We’re still trying to get questions answered here about the U.S. Sunshine Act that will be implemented as of Aug. 1. Even though we’re doing international meetings, we do have U.S. speakers. Does it apply when they’re abroad? How does that impact the society, or is that just a reporting [mandate] for industry?

What are some new developments around medical meetings that you’re excited about?

BS I’m part of a patient advocacy board that the Society of Nuclear Medicine [and Molecular Imaging (SNMMI)] started. Because [ATA has] this alliance of five [patient] organizations, I go on their behalf. I represent the patients. [SNMMI’s Annual] Meeting was fascinating. They have a full-day workshop where their patients hear from the scientists and the physicians about their particular issues. And then we partnered with the patients and took them through the exhibit hall. Their exhibit hall is overwhelming because of all the machinery, all of the MRI machines and that kind of thing.

Because of the Internet and all the patients that are learning so much online — not necessarily good information, but they’re taking into their physician reams of paper and information — I think that will be the new frontier, if you will, of patients participating in a much greater degree. Not only in receiving the education, but in informing their physicians about what’s important.
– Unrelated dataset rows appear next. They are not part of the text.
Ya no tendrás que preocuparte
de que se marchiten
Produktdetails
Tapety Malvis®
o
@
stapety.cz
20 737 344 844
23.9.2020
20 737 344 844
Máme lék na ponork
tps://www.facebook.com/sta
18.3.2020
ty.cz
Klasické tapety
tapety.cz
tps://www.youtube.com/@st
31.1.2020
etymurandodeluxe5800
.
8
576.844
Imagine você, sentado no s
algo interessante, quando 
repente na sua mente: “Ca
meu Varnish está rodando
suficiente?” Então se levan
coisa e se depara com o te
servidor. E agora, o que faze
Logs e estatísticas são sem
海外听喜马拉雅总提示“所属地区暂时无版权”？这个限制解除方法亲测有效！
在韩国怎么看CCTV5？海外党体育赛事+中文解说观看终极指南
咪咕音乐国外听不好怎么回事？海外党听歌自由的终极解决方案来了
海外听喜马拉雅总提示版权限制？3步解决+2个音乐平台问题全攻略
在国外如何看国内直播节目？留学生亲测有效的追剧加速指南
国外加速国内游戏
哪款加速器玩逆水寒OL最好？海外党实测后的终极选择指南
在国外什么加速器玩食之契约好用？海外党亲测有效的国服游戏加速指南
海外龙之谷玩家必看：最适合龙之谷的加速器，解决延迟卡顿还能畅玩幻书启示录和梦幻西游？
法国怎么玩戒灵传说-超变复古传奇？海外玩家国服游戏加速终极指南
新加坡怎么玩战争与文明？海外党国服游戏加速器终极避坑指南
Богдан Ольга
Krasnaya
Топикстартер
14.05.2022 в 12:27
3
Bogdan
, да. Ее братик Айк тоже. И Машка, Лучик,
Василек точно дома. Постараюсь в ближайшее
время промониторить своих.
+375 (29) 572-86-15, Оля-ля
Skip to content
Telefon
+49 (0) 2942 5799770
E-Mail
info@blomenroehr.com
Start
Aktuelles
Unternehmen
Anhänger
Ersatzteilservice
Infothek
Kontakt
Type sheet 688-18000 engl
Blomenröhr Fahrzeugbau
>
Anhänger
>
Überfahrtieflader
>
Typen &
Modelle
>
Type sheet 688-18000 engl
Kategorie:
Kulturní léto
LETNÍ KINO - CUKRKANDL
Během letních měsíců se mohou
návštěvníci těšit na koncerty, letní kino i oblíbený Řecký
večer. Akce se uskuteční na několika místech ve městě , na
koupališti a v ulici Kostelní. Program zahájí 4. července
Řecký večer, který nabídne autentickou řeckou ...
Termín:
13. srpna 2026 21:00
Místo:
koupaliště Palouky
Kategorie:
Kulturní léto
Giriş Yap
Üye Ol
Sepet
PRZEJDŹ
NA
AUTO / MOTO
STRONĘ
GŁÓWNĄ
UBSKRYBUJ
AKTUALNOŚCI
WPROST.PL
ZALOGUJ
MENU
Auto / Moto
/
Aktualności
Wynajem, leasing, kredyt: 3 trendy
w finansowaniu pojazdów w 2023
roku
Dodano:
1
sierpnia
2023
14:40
BH What I find exciting is the fact that the meetings that we do are beginning to be spread over the whole year. The whole question of going mobile, going digital, going remote, going paperless — all of that kind of thing — and the fact that our meetings are a way to engage people throughout the whole year, I think, takes it towards something which has more value and goes beyond just the venue. It’s going to add to the overall impact of what we do. A lot of us that work for associations, we do have the hope that we’re actually doing something that shows a higher cause than just share value and so on, and I think that the way that things are evolving means that our work will improve the impact that the professions that we represent have on society.